Un año
no dura siempre lo mismo. En mi ciudad,
a veces dura cincuenta semanas, a veces cincuenta y una, o hay algunos de cincuenta
y cinco. Todo depende del tiempo que haya
que esperar para que el sol vuelva a brillar, el cielo luzca más azul, y el
verde del pino o el amarillo de los mangos vuelvan a conjugarse alrededor del
morado, color propio de la cuaresma que comienza. Suele haber ilusión en la mayoría de vecinos, desconfianza en algunos, sobre todo en los
niños que piden un pellizco para confirmar que de veras ha llegado la temporada
que más esperan, y sinsabor en quienes van a vivirla por primera vez con una
ausencia a cuestas. Otros, que aun con varios años echando de menos a su ser
querido, en esta época lo extrañan más.
Más allá de los motivos de cada uno,
el primer domingo de cuaresma abundan las sonrisas en el casco de la ciudad mientras
todas las miradas se dirigen al sur, en busca de la aldea Santa Catarina
Bobadilla, ya en las faldas del Volcán de Agua. Aquí inicia, sobre las once de la mañana, la
primera procesión de la temporada. Digo inicia
pues no puedo utilizar el verbo salir: el templo lleva varios años en
reparación y las imágenes permanecen en reserva en un salón vecino, así que el
vamos se hace debajo de un toldo que cubre a las esculturas que saldrán en
procesión.
Este año, el primer domingo de
cuaresma es distinto. El volcán de Agua tiene la copa nublada, como quien no
quiere ver lo que sucede (o no va a suceder) abajo. Algunos balcones, muchos
menos de lo habitual, dejan caer cortinas moradas. Hay corozo en el mercado pero
no huele. Los mangos permanecen verdes y los pocos que llegan a madurar les
falta jugo y sabor. Los jóvenes, contrariados en una temporada que debería ser
calurosa pero que hoy obliga a tener un abrigo ligero por el día y alguno más
grueso en la noche, caminan como perdidos por las calles.
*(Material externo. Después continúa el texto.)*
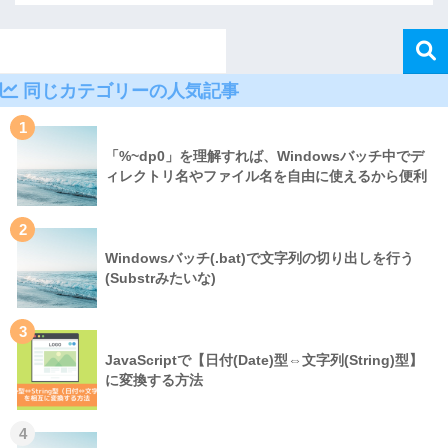
同じカテゴリーの人気記事
1
「%~dp0」を理解すれば、Windowsバッチ中でデ
ィレクトリ名やファイル名を自由に使えるから便利
2
Windowsバッチ(.bat)で文字列の切り出しを行う
(Substrみたいな)
3
JavaScriptで【日付(Date)型⇔文字列(String)型】
に変換する方法
4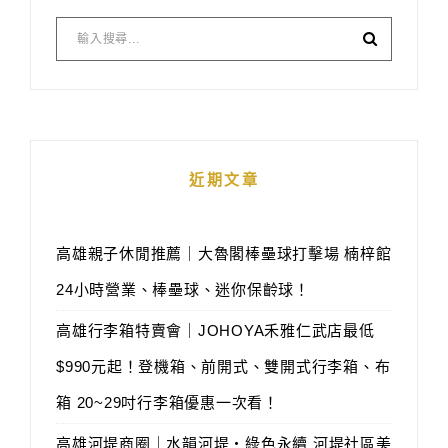
近期文章
高雄親子休閒推薦｜大魯閣棒壘球打擊場 楠梓館
24小時營業、棒壘球、迷你保齡球！
高雄行李箱特賣會｜JOHOYA禾雅仁武店最低
$990元起！登機箱、前開式、雙開式行李箱、布
箱 20~29吋行李箱優惠一次看！
高雄河堤商圈｜水韻河堤‧綠色永續 河堤社區美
Algunos hacen ejercicio en los parques junto
a una bocina portátil que reproduce las marchas fúnebres que no llenarán las
calles cada tarde de domingo. Yo echaré
de menos saludar a los amigos de San Gaspar Vivar, a Aníbal Rodas, mi barbero, junto a los alfombreros en el
callejón de Santa Isabel, frente al Calvario, o almorzar un pan con chile relleno
y un vaso de fresco de súchiles en la casa de los Álvarez en la calle de
Los pasos.
Voy a tomarme unos minutos para sacar de la bolsa el traje morado que
pasa once meses doblado en una bolsa y que este año volverá a
quedarse colgado en una cercha recibiendo aire sin olor, y que no va a cubrirse de sudor,
humo de incienso, abrazos de amigos que no he visto en todo un año y gotas de chinchivir.